Directions for this task:
A single number is wanted: how many lines of the data include the string "Meine".

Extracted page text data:
▼
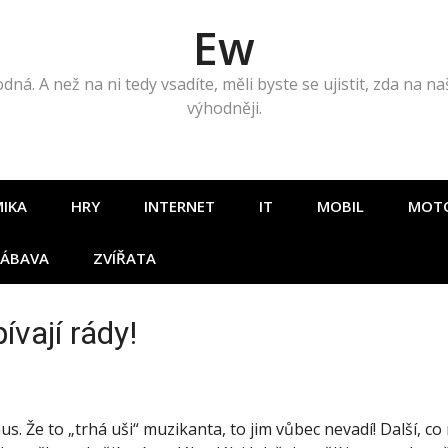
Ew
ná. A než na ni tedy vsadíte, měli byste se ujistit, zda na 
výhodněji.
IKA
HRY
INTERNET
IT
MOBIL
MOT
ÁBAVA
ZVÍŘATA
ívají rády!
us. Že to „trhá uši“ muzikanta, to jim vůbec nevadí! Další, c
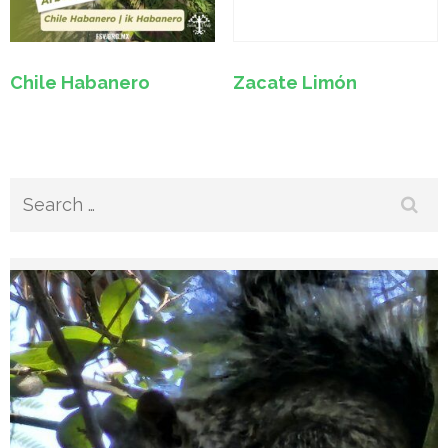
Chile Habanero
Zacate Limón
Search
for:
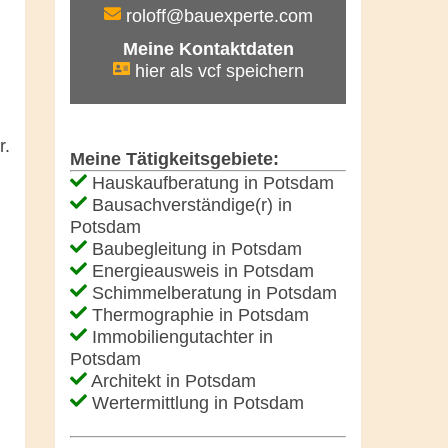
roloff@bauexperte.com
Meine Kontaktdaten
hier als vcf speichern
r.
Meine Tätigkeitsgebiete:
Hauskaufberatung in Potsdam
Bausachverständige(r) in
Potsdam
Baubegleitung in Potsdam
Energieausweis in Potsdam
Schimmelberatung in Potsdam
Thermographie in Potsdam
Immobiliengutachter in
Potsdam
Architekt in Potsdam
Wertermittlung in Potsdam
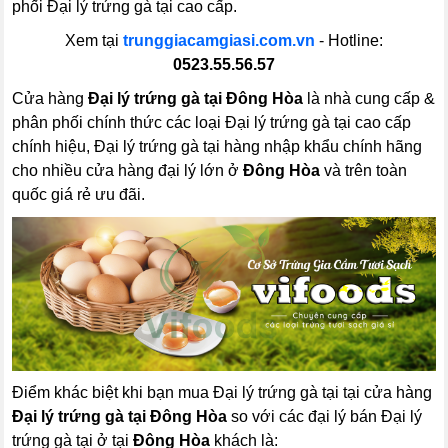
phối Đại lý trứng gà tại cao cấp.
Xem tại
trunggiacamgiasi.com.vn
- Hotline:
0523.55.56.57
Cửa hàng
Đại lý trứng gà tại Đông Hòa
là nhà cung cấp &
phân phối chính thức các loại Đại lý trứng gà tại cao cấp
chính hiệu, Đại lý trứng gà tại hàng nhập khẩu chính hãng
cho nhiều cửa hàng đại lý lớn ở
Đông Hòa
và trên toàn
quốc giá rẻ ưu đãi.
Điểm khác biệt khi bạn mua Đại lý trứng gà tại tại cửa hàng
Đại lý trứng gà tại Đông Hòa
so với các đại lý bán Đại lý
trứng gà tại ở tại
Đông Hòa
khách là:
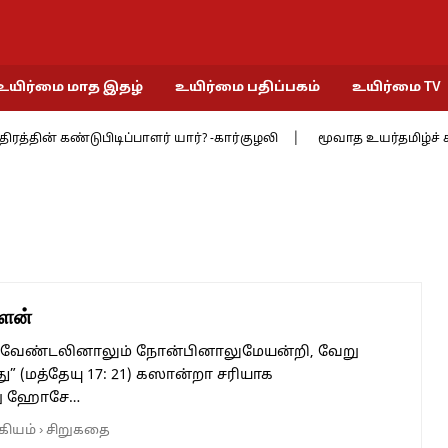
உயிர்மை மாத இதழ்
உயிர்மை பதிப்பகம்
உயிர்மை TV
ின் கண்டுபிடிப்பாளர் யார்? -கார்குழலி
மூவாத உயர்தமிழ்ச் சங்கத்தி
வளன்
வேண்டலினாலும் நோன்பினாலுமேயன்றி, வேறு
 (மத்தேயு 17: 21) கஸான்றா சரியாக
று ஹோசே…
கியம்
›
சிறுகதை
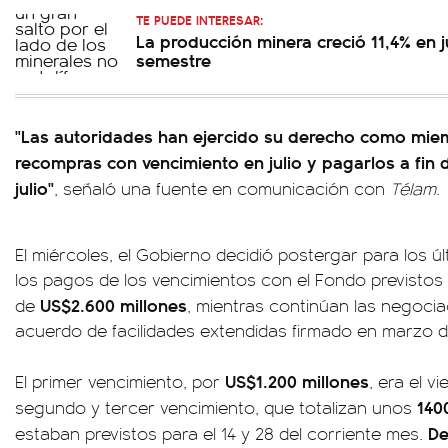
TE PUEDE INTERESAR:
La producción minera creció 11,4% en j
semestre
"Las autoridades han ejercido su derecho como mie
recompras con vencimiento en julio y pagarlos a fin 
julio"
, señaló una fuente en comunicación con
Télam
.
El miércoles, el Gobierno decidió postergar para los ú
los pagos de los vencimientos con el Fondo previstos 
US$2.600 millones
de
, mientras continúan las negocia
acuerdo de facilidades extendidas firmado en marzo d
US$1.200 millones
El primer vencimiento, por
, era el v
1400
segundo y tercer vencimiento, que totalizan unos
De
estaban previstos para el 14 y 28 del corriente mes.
▲
Response to this task:
2